Enthelpy Transformation: P=Constant, ΔH=Q?

[Elio Gruttadauria]

In a trasformation in which P=costant, but internal pressure is different from external pressure, ΔH=Q?

I'm asking this question because I know that
Q=ΔU+PΔV (where P is the external pressure)

and
H=U+PV (where P is the sistem pression, so the internal pressure)

Am I right?

 

[Chestermiller]

You are talking about an irreverisble process in which you suddenly increase or decrease the external pressure, and then allow the system re-equilibrate, correct? In such a process, three things are happening that you may not be aware of:
1. The pressure and temperature inside the system are not spatially uniform, and vary from location to location.

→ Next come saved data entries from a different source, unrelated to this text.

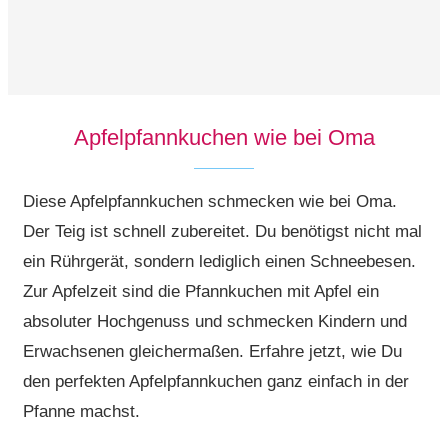
Apfelpfannkuchen wie bei Oma
Diese Apfelpfannkuchen schmecken wie bei Oma.
Der Teig ist schnell zubereitet. Du benötigst nicht mal
ein Rührgerät, sondern lediglich einen Schneebesen.
Zur Apfelzeit sind die Pfannkuchen mit Apfel ein
absoluter Hochgenuss und schmecken Kindern und
Erwachsenen gleichermaßen. Erfahre jetzt, wie Du
den perfekten Apfelpfannkuchen ganz einfach in der
Pfanne machst.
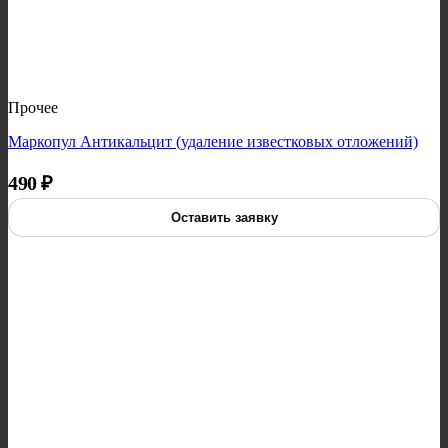
Прочее
Маркопул Антикальцит (удаление известковых отложений)
490
₽
Оставить заявку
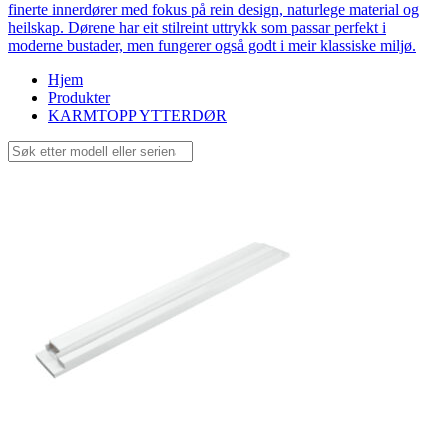
finerte innerdører med fokus på rein design, naturlege material og
heilskap. Dørene har eit stilreint uttrykk som passar perfekt i
moderne bustader, men fungerer også godt i meir klassiske miljø.
Hjem
Produkter
KARMTOPP YTTERDØR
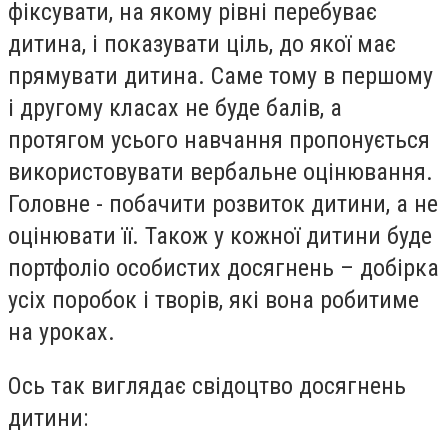
фіксувати, на якому рівні перебуває
дитина, і показувати ціль, до якої має
прямувати дитина. Саме тому в першому
і другому класах не буде балів, а
протягом усього навчання пропонується
використовувати вербальне оцінювання.
Головне - побачити розвиток дитини, а не
оцінювати її. Також у кожної дитини буде
портфоліо особистих досягнень – добірка
усіх поробок і творів, які вона робитиме
на уроках.
Ось так виглядає свідоцтво досягнень
дитини:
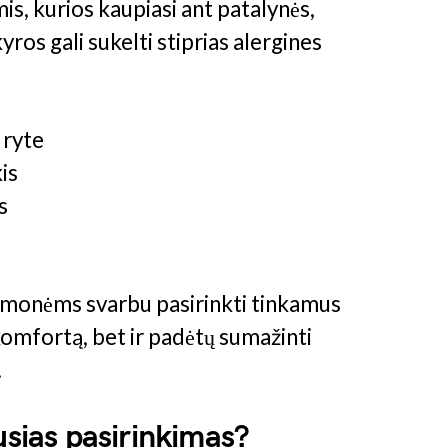
s, kurios kaupiasi ant patalynės,
kyros gali sukelti stiprias alergines
 ryte
is
s
 žmonėms svarbu pasirinkti tinkamus
 komfortą, bet ir padėtų sumažinti
.
usias pasirinkimas?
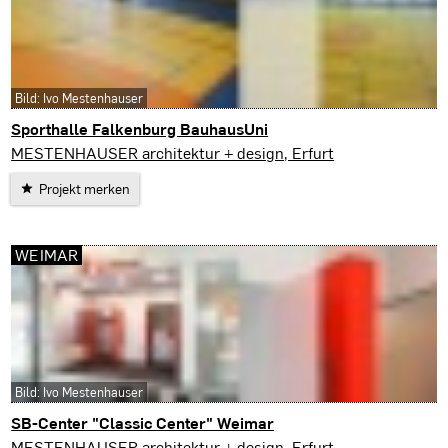
Bild: Ivo Mestenhauser
Sporthalle Falkenburg BauhausUni
Weimar
MESTENHAUSER architektur + design, Erfurt
Projekt merken
WEIMAR
Bild: Ivo Mestenhauser
SB-Center "Classic Center" Weimar
Weimar
MESTENHAUSER architektur + design, Erfurt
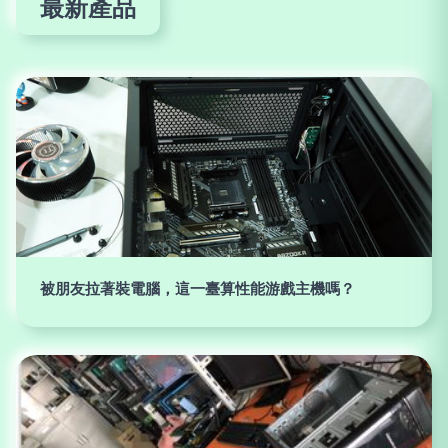
最新產品
被朋友拉著裝電腦，這一臺算性能游戲主機嗎？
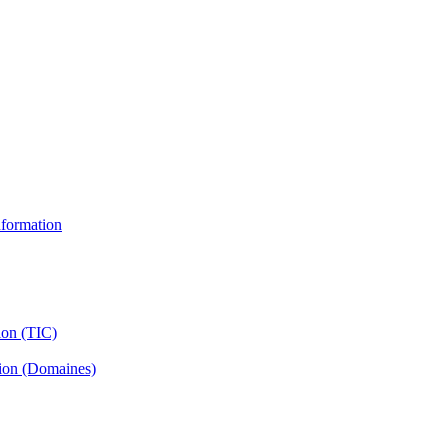
information
ion (TIC)
tion (Domaines)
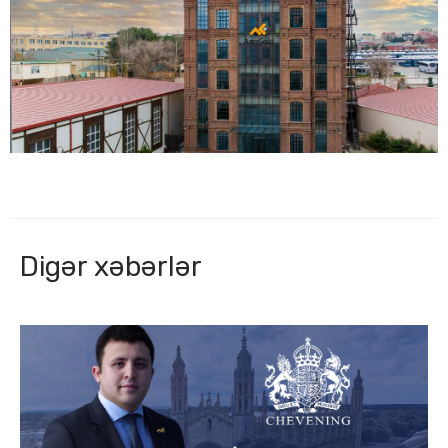
Digər xəbərlər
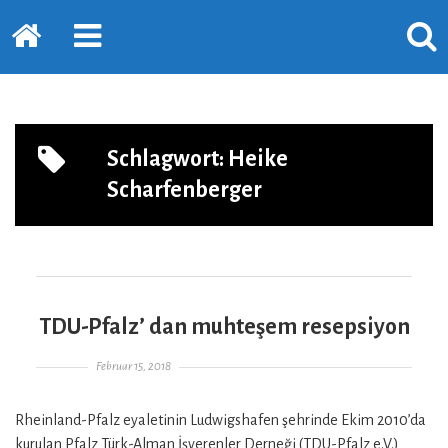
Startseite
PRIMÄRE
SUCH
SIDEBAR
ERSC
ERWEITERN
LASS
Schlagwort:
Heike
Scharfenberger
TDU-Pfalz’ dan muhteşem resepsiyon
Gepostet am
Februar 15, 2018
Rheinland-Pfalz eyaletinin Ludwigshafen şehrinde Ekim 2010’da
kurulan Pfalz Türk-Alman İşverenler Derneği (TDU-Pfalz e.V.)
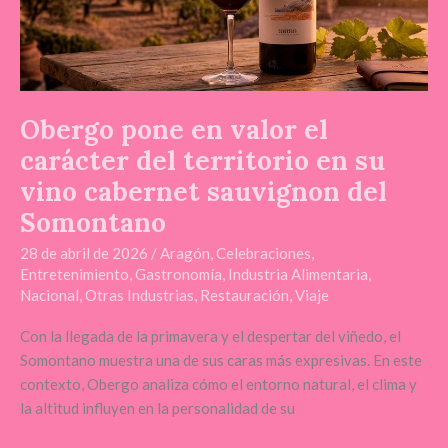
en
su
vino
cabernet
sauvignon
Obergo pone en valor el
del
carácter del territorio en su
Somontano
vino cabernet sauvignon del
Somontano
28 de abril de 2026
/
Aragón
,
Celebraciones
,
Entretenimiento
,
Gastronomía
,
Industria Alimentaria
,
Nacional
,
Otras Industrias
,
Restauración
,
Viaje
Con la llegada de la primavera y el despertar del viñedo, el
Somontano muestra una de sus caras más expresivas. En este
contexto, Obergo analiza cómo el entorno natural, el clima y
la altitud influyen en la personalidad de su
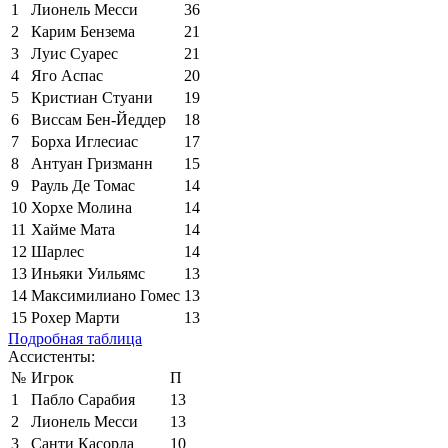
1
Лионель Месси
36
2
Карим Бензема
21
3
Луис Суарес
21
4
Яго Аспас
20
5
Кристиан Стуани
19
6
Виссам Бен-Йеддер
18
7
Борха Иглесиас
17
8
Антуан Гризманн
15
9
Рауль Де Томас
14
10
Хорхе Молина
14
11
Хайме Мата
14
12
Шарлес
14
13
Иньяки Уильямс
13
14
Максимилиано Гомес
13
15
Рохер Марти
13
Подробная таблица
Ассистенты:
№
Игрок
П
1
Пабло Сарабия
13
2
Лионель Месси
13
3
Санти Касорла
10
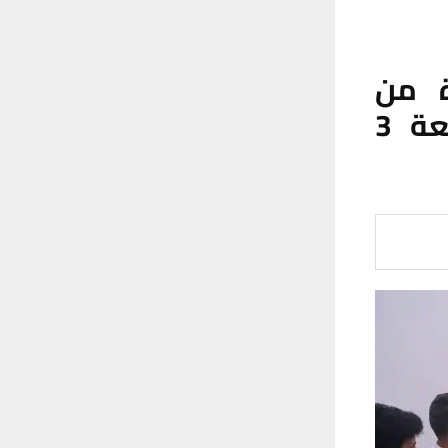
ة من
مشروع مستودع الناصرية النفطي بسعة 3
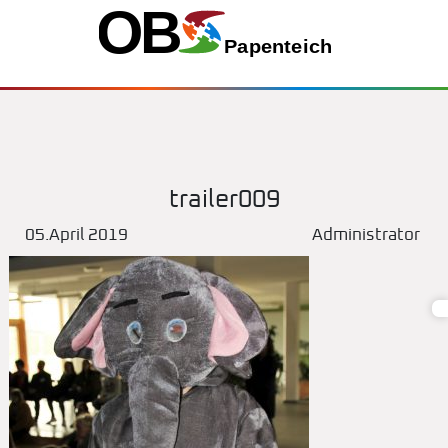
trailer009
05.April 2019
Administrator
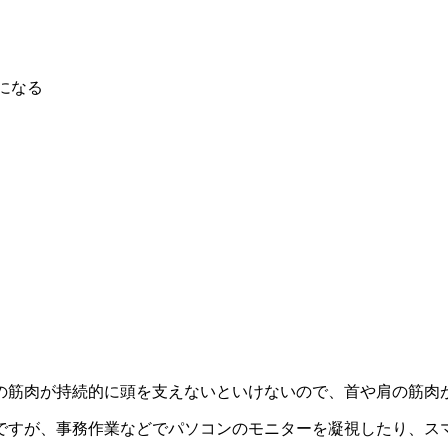
になる
。
の筋肉が持続的に頭を支えないといけないので、首や肩の筋肉
ですが、事務作業などでパソコンのモニターを凝視したり、ス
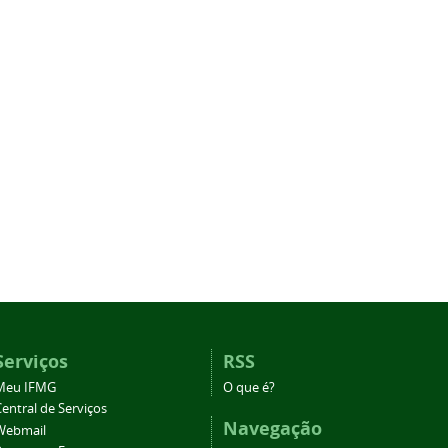
Serviços
RSS
Meu IFMG
O que é?
entral de Serviços
Navegação
Webmail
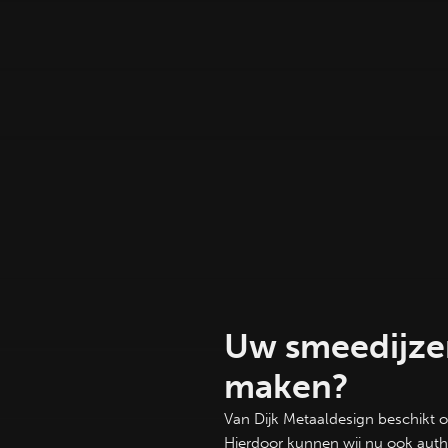
Uw smeedijzer
maken?
Van Dijk Metaaldesign beschikt 
Hierdoor kunnen wij nu ook auth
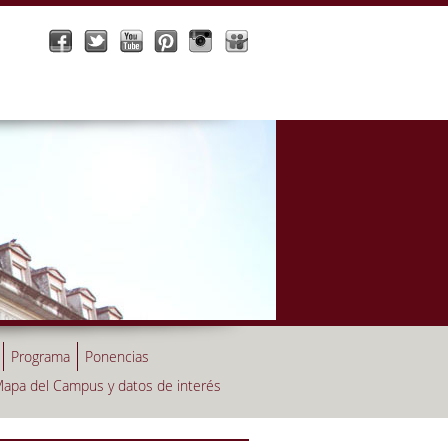
Programa
Ponencias
apa del Campus y datos de interés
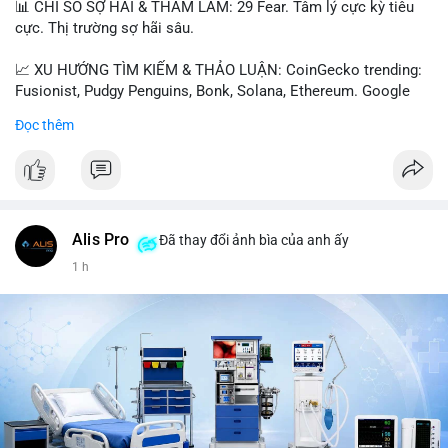
📊 CHỈ SỐ SỢ HÃI & THAM LAM: 29 Fear. Tâm lý cực kỳ tiêu
cực. Thị trường sợ hãi sâu.
📈 XU HƯỚNG TÌM KIẾM & THẢO LUẬN: CoinGecko trending:
Fusionist, Pudgy Penguins, Bonk, Solana, Ethereum. Google
Trends Việt Nam: vietnam vs cambodia, cà phê, thành lộc, hồ
Đọc thêm
tiêu, vũ khí hạt nhân, đội tuyển Brasil, cúp U20 Châu Á.
LunarCrush trending: Ethereum, Solana, Taylor Swift, Tesla,
UFC 310, Premier League, Champions League, NCAA Football,
Dogecoin, LeBron James, Andreessen Horowitz, NFL,
Polkadot, Real Madrid, Beyoncé, Microsoft, UFC 311, Chainlink,
MrBeast, Google. Binance Square: nhiều post về lệnh long, lợi
Alis Pro
Đã thay đổi ảnh bìa của anh ấy
nhuận, $HFT/$SKYAI, $RIVER, $WLD, $ALLO, Top trader 30
1 h
ngày, POV Binancian, bình nước Binance, sân khấu, chia sẻ trải
nghiệm.
💬 DÒNG CHẢY TIN TỨC & TRUYỀN THÔNG: Telegram
CoinTelegraph: Saylor nói Bitcoin không cần rõ ràng, Mỹ cần
rõ ràng; CEX futures volume giảm xuống $4 tỷ trong tháng 7,
thấp nhất từ tháng 12/2023; Prophet Market ra mắt thị trường
dự đoán human vs AI; Trump nói crypto làเรื่อง lớn, người dùng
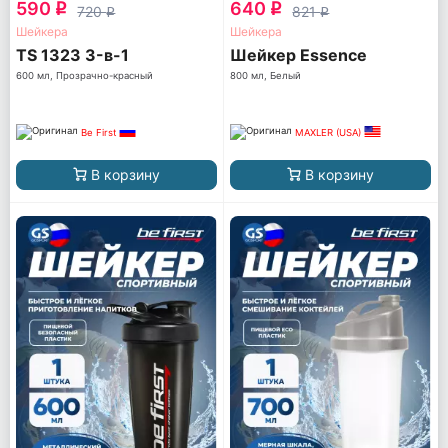
590
640
q
q
720
821
q
q
Шейкера
Шейкера
TS 1323 3-в-1
Шейкер Essence
600 мл, Прозрачно-красный
800 мл, Белый
Be First
MAXLER (USA)
В корзину
В корзину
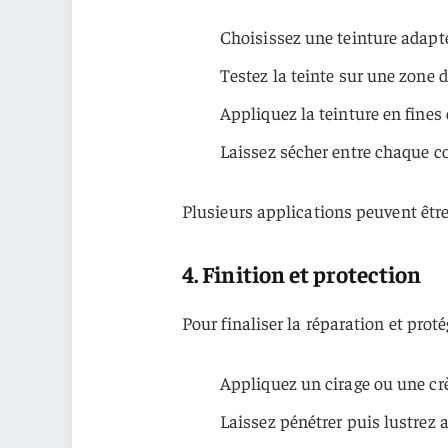
Choisissez une teinture adapté
Testez la teinte sur une zone d
Appliquez la teinture en fine
Laissez sécher entre chaque c
Plusieurs applications peuvent être
4. Finition et protection
Pour finaliser la réparation et protég
Appliquez un cirage ou une c
Laissez pénétrer puis lustrez 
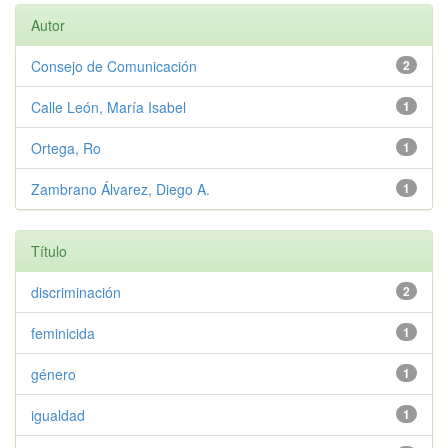
Autor
Consejo de Comunicación
2
Calle León, María Isabel
1
Ortega, Ro
1
Zambrano Álvarez, Diego A.
1
Título
discriminación
2
feminicida
1
género
1
igualdad
1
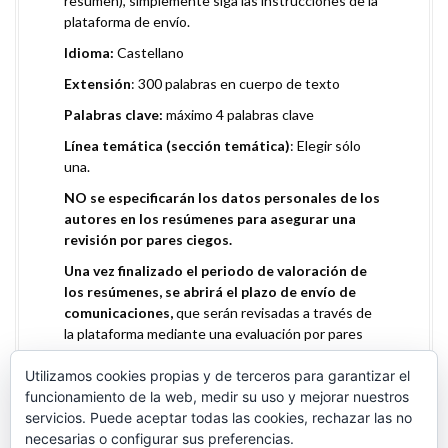
resumen), simplemente siga las instrucciones de la
plataforma de envío.
Idioma:
Castellano
Extensión
: 300 palabras en cuerpo de texto
Palabras clave:
máximo 4 palabras clave
Línea temática (sección temática)
: Elegir sólo
una.
NO se especificarán los datos personales de los
autores en los resúmenes para asegurar una
revisión por pares ciegos.
Una vez finalizado el periodo de valoración de
los resúmenes, se abrirá el plazo de envío de
comunicaciones,
que serán revisadas a través de
la plataforma mediante una evaluación por pares
ciegos. Sólo se tendrán en cuenta aquellos envíos
que cumplan estrictamente las directrices para
Utilizamos cookies propias y de terceros para garantizar el
autores.
funcionamiento de la web, medir su uso y mejorar nuestros
servicios. Puede aceptar todas las cookies, rechazar las no
necesarias o configurar sus preferencias.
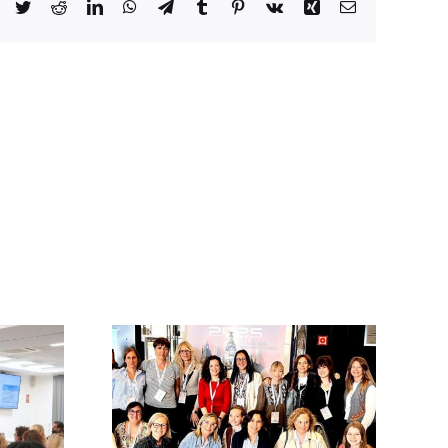
Facebook
Twitter
Reddit
LinkedIn
WhatsApp
Telegram
Tumblr
Pinterest
Vk
Xing
Email:
 de l’ICS
ragona i
resenten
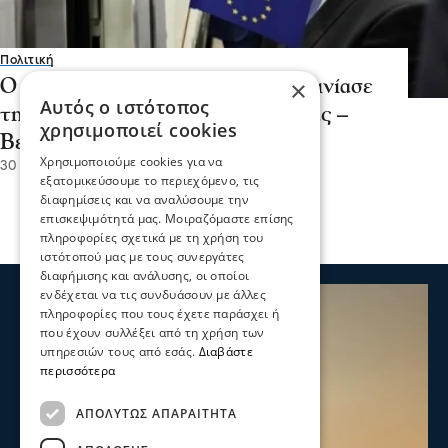
Πολιτική
×
Ο Απόστολος Τζιτζικώστας εγκαινίασε
Αυτός ο ιστότοπος
τη σιδηροδρομική σύνδεση Πράγας –
χρησιμοποιεί cookies
Βερολίνου - Κοπεγχάγης
Χρησιμοποιούμε cookies για να
30 Ιου 2026, 18:01
εξατομικεύσουμε το περιεχόμενο, τις
διαφημίσεις και να αναλύσουμε την
επισκεψιμότητά μας. Μοιραζόμαστε επίσης
πληροφορίες σχετικά με τη χρήση του
ιστότοπού μας με τους συνεργάτες
διαφήμισης και ανάλυσης, οι οποίοι
ενδέχεται να τις συνδυάσουν με άλλες
πληροφορίες που τους έχετε παράσχει ή
που έχουν συλλέξει από τη χρήση των
υπηρεσιών τους από εσάς.
Διαβάστε
περισσότερα
ΑΠΟΛΎΤΩΣ ΑΠΑΡΑΊΤΗΤΑ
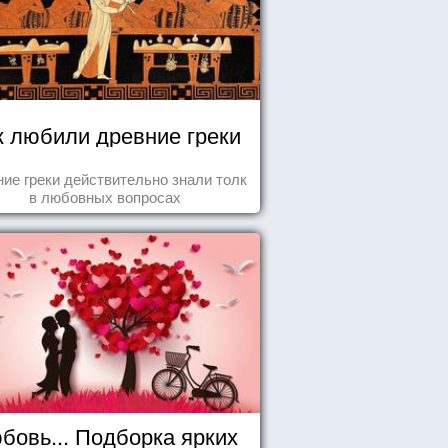
к любили древние греки
ие греки действительно знали толк
в любовных вопросах
бовь... Подборка ярких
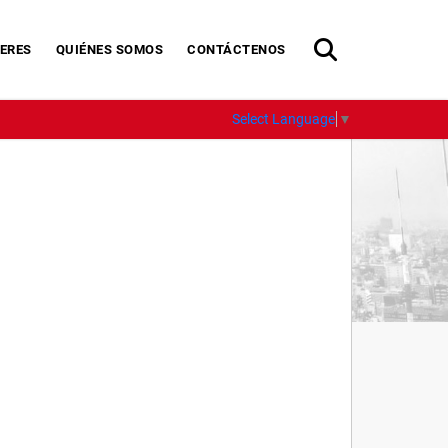
ERES
QUIÉNES SOMOS
CONTÁCTENOS
Select Language
▼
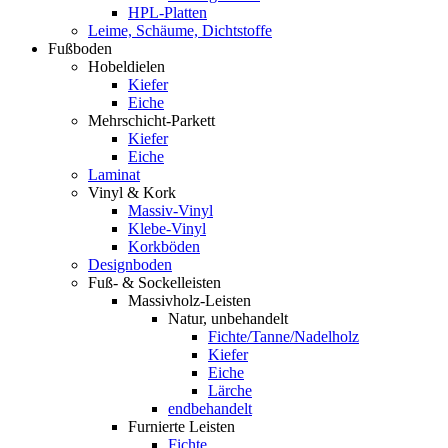
HPL-Platten
Leime, Schäume, Dichtstoffe
Fußboden
Hobeldielen
Kiefer
Eiche
Mehrschicht-Parkett
Kiefer
Eiche
Laminat
Vinyl & Kork
Massiv-Vinyl
Klebe-Vinyl
Korkböden
Designboden
Fuß- & Sockelleisten
Massivholz-Leisten
Natur, unbehandelt
Fichte/Tanne/Nadelholz
Kiefer
Eiche
Lärche
endbehandelt
Furnierte Leisten
Fichte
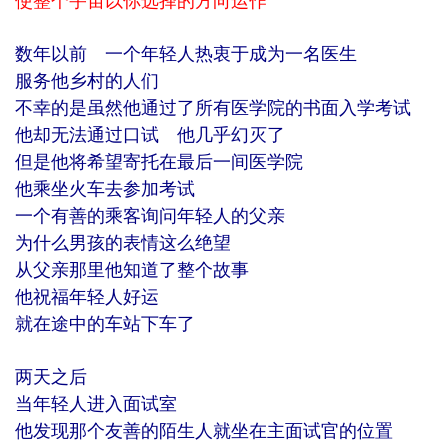
使整个宇宙以你选择的方向运作
数年以前 一个年轻人热衷于成为一名医生
服务他乡村的人们
不幸的是虽然他通过了所有医学院的书面入学考试
他却无法通过口试 他几乎幻灭了
但是他将希望寄托在最后一间医学院
他乘坐火车去参加考试
一个有善的乘客询问年轻人的父亲
为什么男孩的表情这么绝望
从父亲那里他知道了整个故事
他祝福年轻人好运
就在途中的车站下车了
两天之后
当年轻人进入面试室
他发现那个友善的陌生人就坐在主面试官的位置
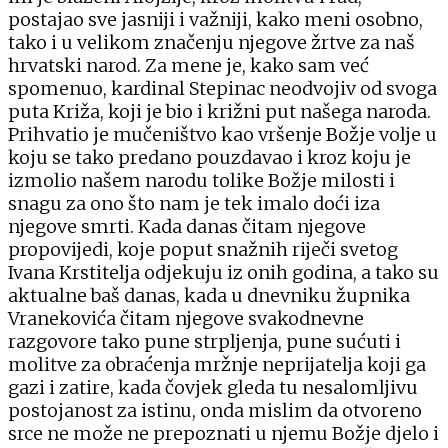
postajao sve jasniji i važniji, kako meni osobno,
tako i u velikom značenju njegove žrtve za naš
hrvatski narod. Za mene je, kako sam već
spomenuo, kardinal Stepinac neodvojiv od svoga
puta Križa, koji je bio i križni put našega naroda.
Prihvatio je mučeništvo kao vršenje Božje volje u
koju se tako predano pouzdavao i kroz koju je
izmolio našem narodu tolike Božje milosti i
snagu za ono što nam je tek imalo doći iza
njegove smrti. Kada danas čitam njegove
propovijedi, koje poput snažnih riječi svetog
Ivana Krstitelja odjekuju iz onih godina, a tako su
aktualne baš danas, kada u dnevniku župnika
Vranekovića čitam njegove svakodnevne
razgovore tako pune strpljenja, pune sućuti i
molitve za obraćenja mržnje neprijatelja koji ga
gazi i zatire, kada čovjek gleda tu nesalomljivu
postojanost za istinu, onda mislim da otvoreno
srce ne može ne prepoznati u njemu Božje djelo i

So, it is not possible to identify a specific value of the pressure that characterizes the "system pressure."
2. The contents of the system is deforming rapidly, and this contributes viscous stresses to the force on the piston, such that the force per unit area doesn't just depend on the volume change but also on the rate of change. This rate effect is not present in a reversible process.
3. For a frictionless, massless piston, the force per unit area at the internal piston face (which includes viscous stresses) exactly matches the external force per unit area at the external piston face. This is why the work done by the system is equal to the work done on the surroundings.

Even though we say that an irreversible process is at constant pressure, what we really mean is that the external pressure is constant after we suddenly change the external pressure to a new value at time zero. But this pressure is not equal to the value of the system pressure prior to time zero. And the pressure of the system between the initial and final equilibrium states does change. In the equation for enthalpy, we are referring to the values of the parameters in an equilibrium state.